Local sports books are low-margin, volume-driven operations — bookmakers are experts at hedging, or minimizing risk by setting lines aimed at balancing action on both sides of a bet — and a low priority for casinos, which focus on more profitable casino games.
Cantor's expertise in live betting so appealed to the developers of the M Resort, under construction at St. Rose Parkway and Las Vegas Boulevard, that they signed a contract for the company to run their sports book. M Resort executives hadn't anticipated farming out their sports book to a third party until they saw how live sports wagers could be made on handheld devices.

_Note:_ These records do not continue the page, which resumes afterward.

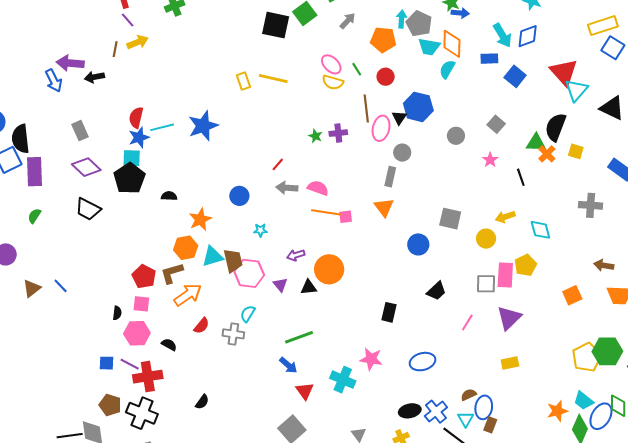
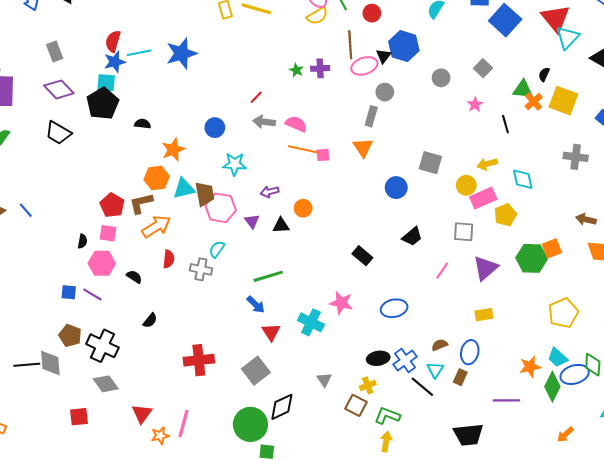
blue square: (515, 76) -> (505, 20), size x1.4
yellow semicircle: (333, 82) -> (317, 16), turned -50
black semicircle: (556, 127) -> (544, 74), size x0.5
pink ellipse: (381, 128) -> (364, 66), turned 55
yellow square: (576, 151) -> (563, 101), size x1.8
cyan star: (260, 230) -> (235, 164), size x1.6
orange circle: (329, 269) -> (303, 208), size x0.6
pink rectangle: (505, 275) -> (483, 198), moved, turned 60
black rectangle: (389, 312) -> (362, 256), turned -66
red semicircle: (202, 326) -> (169, 259), turned -36
green hexagon: (607, 351) -> (532, 258), moved
red cross: (148, 377) -> (199, 360), moved
black semicircle: (202, 402) -> (150, 320), moved
blue ellipse: (484, 407) -> (470, 352), moved
blue ellipse: (601, 416) -> (575, 374), turned 40

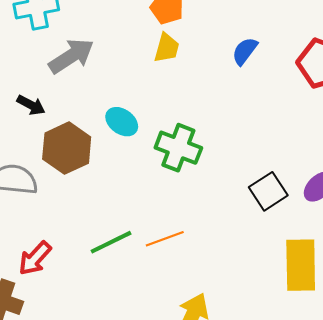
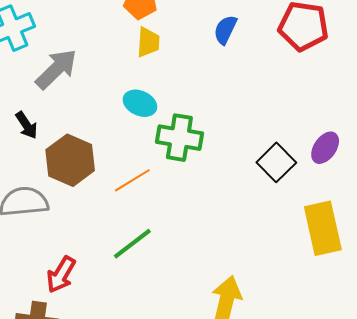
black arrow: (31, 105) -> (27, 125), turned 40
cyan ellipse: (122, 122) -> (140, 103), moved
orange line: (165, 239) -> (132, 180), moved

Cantor will share revenue with the M Resort rather than pay a flat rent, which is how many third-party sports books are run. Unlike Leroy's, which typically runs sports books for smaller casinos that don't want the overhead or risk, Cantor hopes to run books for larger casinos that now operate their own books.
It's a unique setup that M Resort Chief Operating Officer Joe Magliarditi expects will become a bigger part of the casino experience because it allows customers to bet when and where they want.

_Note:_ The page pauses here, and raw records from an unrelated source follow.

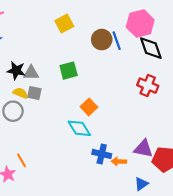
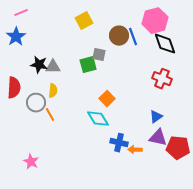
yellow semicircle: (20, 93) -> (53, 91), moved, turned 72
gray square: (34, 93) -> (99, 55), moved
orange line: (22, 160) -> (50, 115), moved
blue triangle: (141, 184) -> (156, 117), moved

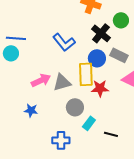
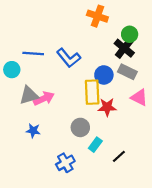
black cross: (101, 33) -> (124, 48), moved
blue line: (16, 38) -> (33, 54), moved
gray triangle: (62, 82) -> (29, 95), moved
black line: (111, 134) -> (119, 156), turned -56
blue cross: (61, 140) -> (65, 163), turned -30

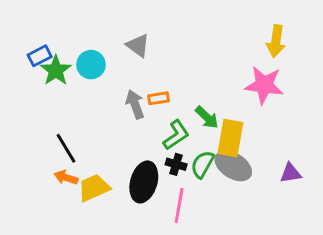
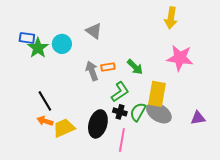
yellow arrow: (276, 41) -> (171, 18), moved
blue rectangle: (40, 56) -> (27, 38), turned 35
green arrow: (207, 117) -> (135, 67), moved

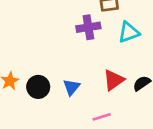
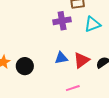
blue triangle: (71, 87) -> (61, 58), moved, turned 40

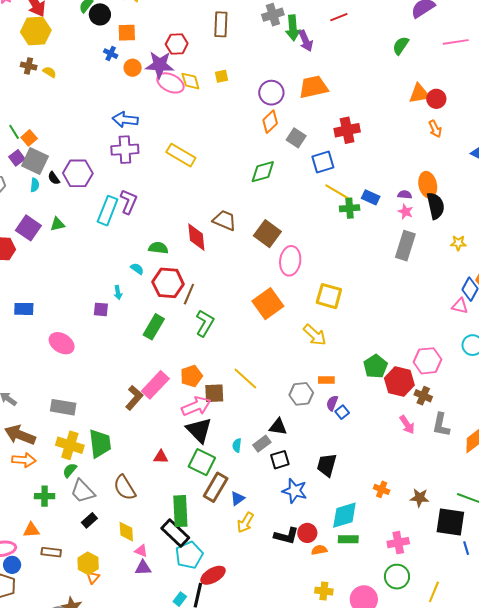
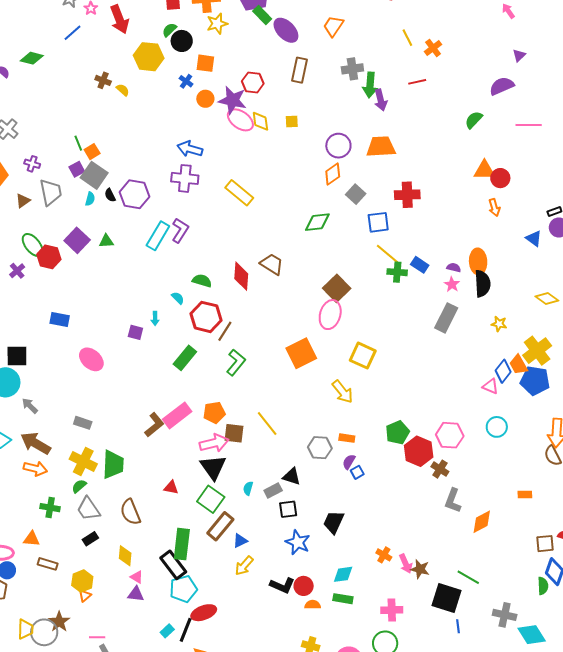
yellow hexagon: (36, 31) -> (149, 57), moved
brown square: (267, 234) -> (337, 288), moved
gray rectangle: (63, 407) -> (83, 423), size x0.7
pink arrow: (407, 425) -> (406, 564), moved
cyan diamond: (344, 515) -> (343, 574), size x0.7

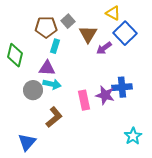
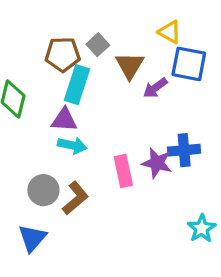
blue square: (125, 33) -> (189, 64), turned -35
cyan rectangle: (55, 46) -> (77, 85), size x1.6
gray circle: (33, 90) -> (43, 190), moved

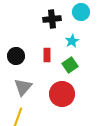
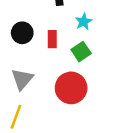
black circle: (16, 56) -> (22, 33), moved

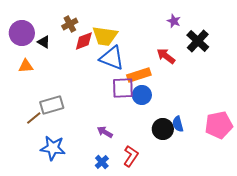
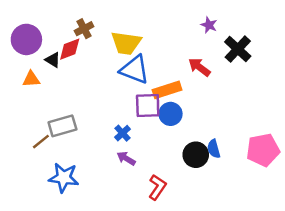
red diamond: (84, 41) -> (70, 49), moved
black triangle: (44, 42) -> (53, 60), moved
blue cross: (102, 162) -> (122, 133), moved

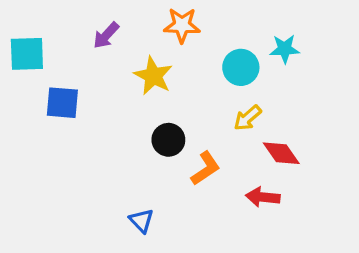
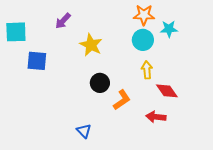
orange star: (182, 25) -> (144, 15), moved
yellow arrow: (248, 118) -> (147, 70), turned 126

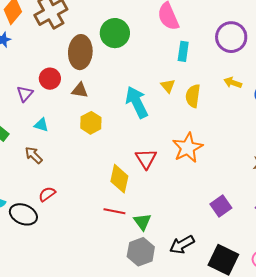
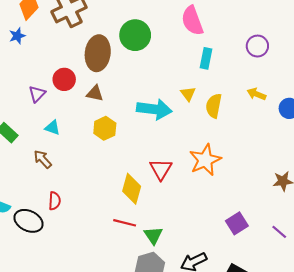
purple circle: (231, 37) -> (257, 46), size x0.7
cyan arrow: (137, 102) -> (154, 109), turned 120
red semicircle: (47, 194) -> (55, 201), turned 126

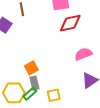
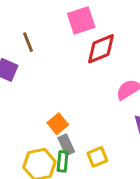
green rectangle: (30, 94) -> (63, 161), turned -32

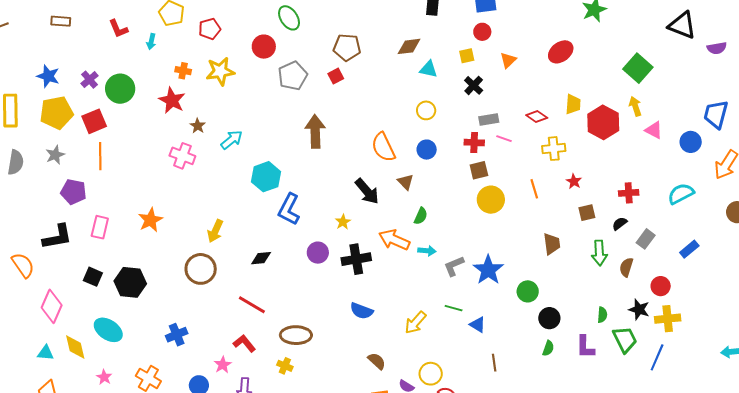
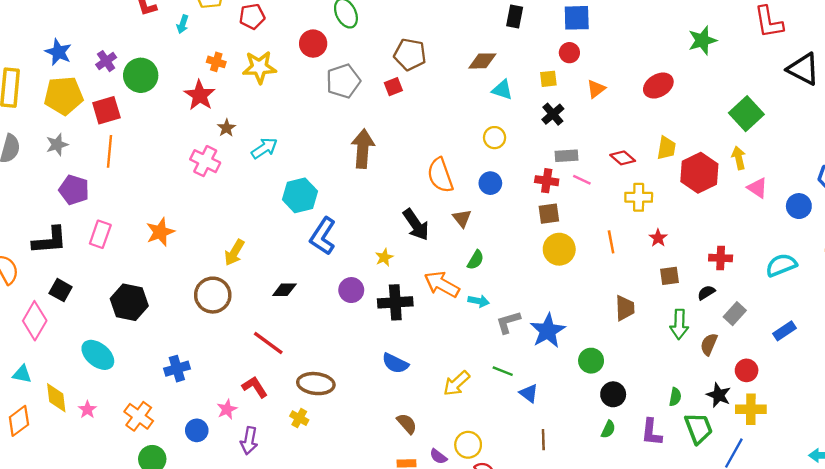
black square: (93, 277) -> (61, 290), moved
yellow diamond: (75, 347) -> (56, 398), moved

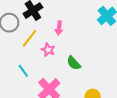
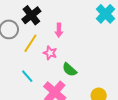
green semicircle: (74, 63) -> (70, 70), moved

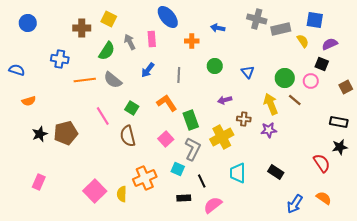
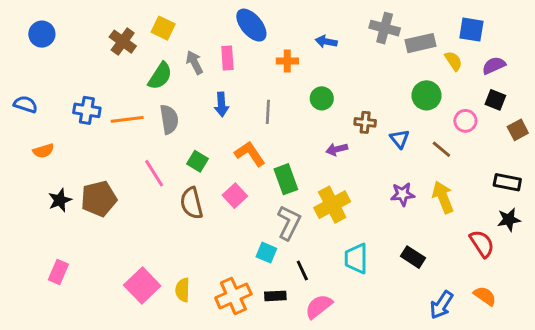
brown cross: (82, 28) -> (123, 42), turned 36
blue cross: (60, 59) -> (87, 110), moved
black square: (322, 64) -> (495, 100), moved
blue arrow: (148, 70) -> (221, 104), turned -42
blue triangle: (248, 72) -> (400, 139), moved
green circle: (285, 78) -> (427, 95), moved
gray semicircle: (113, 80) -> (169, 119), turned -138
yellow arrow: (271, 104) -> (443, 197), moved
brown cross: (244, 119) -> (365, 122), moved
pink square: (166, 139) -> (235, 196), moved
orange cross: (145, 178) -> (233, 296), moved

There's no regulation in Nevada that prohibits real-time betting on sports, though previous versions of the technology haven't caught on in a big way.
Cantor pushed a bill through Nevada's Legislature in 2005 to allow mobile gambling devices and worked with regulators to develop rules for the devices. Nevada regulators have yet to review or approve a sports betting system from Cantor.
The company's device, called eDeck, resembles a handheld video game. It's undergoing field testing at the Venetian.
Cantor Gaming President Lee Amaitis, the executive who helped bond trading affiliate Cantor Fitzgerald establish its headquarters in London after its New York office was wiped out in the terrorist attacks on the World Trade Center, believes the company's technology will transform the industry.
"We see ourselves as a different type of company," he said. "We're not just a builder of boxes. We're a developer of cutting-edge technology ... that's breaking new ground every day." In Cantor's world, he said, "the (betting) window never closes, the kickoff never matters and the line changes based on the results as they happen during the game."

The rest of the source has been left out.